## YOUR GOAL
When you restate the data, keep every word as it is and drop the images.

RECORDS FOR THE EXERCISE Start Marker

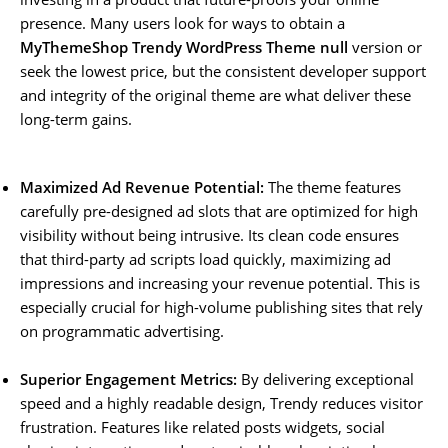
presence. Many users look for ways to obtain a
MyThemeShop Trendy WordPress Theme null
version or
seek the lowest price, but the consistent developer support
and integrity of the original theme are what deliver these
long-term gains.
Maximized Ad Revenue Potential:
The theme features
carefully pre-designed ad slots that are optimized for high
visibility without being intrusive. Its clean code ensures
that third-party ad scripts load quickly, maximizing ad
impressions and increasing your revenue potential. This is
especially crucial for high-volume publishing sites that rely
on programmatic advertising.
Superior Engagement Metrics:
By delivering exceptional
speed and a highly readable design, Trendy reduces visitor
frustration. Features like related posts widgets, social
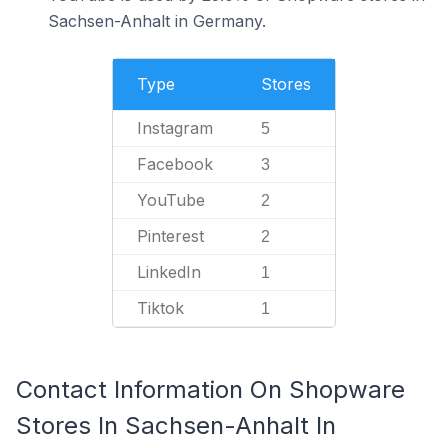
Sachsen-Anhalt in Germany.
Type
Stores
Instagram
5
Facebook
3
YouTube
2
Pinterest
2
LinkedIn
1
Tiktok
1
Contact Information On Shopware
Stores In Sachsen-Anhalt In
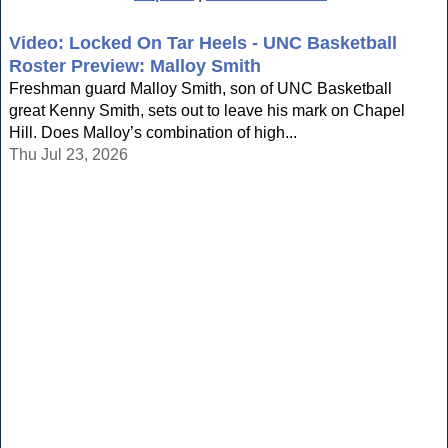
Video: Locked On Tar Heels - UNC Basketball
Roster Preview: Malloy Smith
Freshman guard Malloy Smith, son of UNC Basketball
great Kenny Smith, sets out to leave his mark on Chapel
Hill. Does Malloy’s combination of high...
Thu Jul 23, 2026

RECORDS FOR THE EXERCISE End Marker

## REPLY TO THE TASK
presence. Many users look for ways to obtain a
MyThemeShop Trendy WordPress Theme null
version or
seek the lowest price, but the consistent developer support
and integrity of the original theme are what deliver these
long-term gains.
Maximized Ad Revenue Potential:
The theme features
carefully pre-designed ad slots that are optimized for high
visibility without being intrusive. Its clean code ensures
that third-party ad scripts load quickly, maximizing ad
impressions and increasing your revenue potential. This is
especially crucial for high-volume publishing sites that rely
on programmatic advertising.
Superior Engagement Metrics:
By delivering exceptional
speed and a highly readable design, Trendy reduces visitor
frustration. Features like related posts widgets, social
Sachsen-Anhalt in Germany.
Type
Stores
Instagram
5
Facebook
3
YouTube
2
Pinterest
2
LinkedIn
1
Tiktok
1
Contact Information On Shopware
Stores In Sachsen-Anhalt In
Video: Locked On Tar Heels - UNC Basketball
Roster Preview: Malloy Smith
Freshman guard Malloy Smith, son of UNC Basketball
great Kenny Smith, sets out to leave his mark on Chapel
Hill. Does Malloy’s combination of high...
Thu Jul 23, 2026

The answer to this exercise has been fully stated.